◆ Action item ◆
Without including the pictures, copy each line below exactly as it reads.

◆ Dataset excerpts ◆
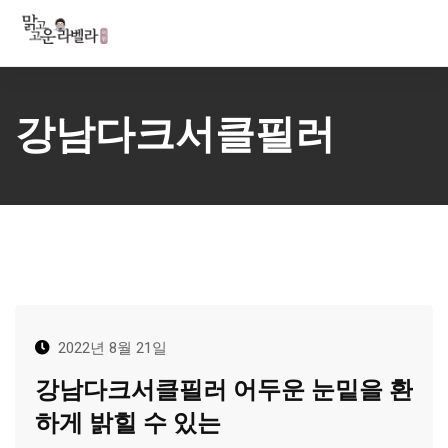
Skip
to
content
강남다크서클필러
2022년 8월 21일
강남다크서클필러 어두운 눈밑을 환
하게 밝힐 수 있는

◆ Answer box ◆
Skip
to
content
강남다크서클필러
2022년 8월 21일
강남다크서클필러 어두운 눈밑을 환
하게 밝힐 수 있는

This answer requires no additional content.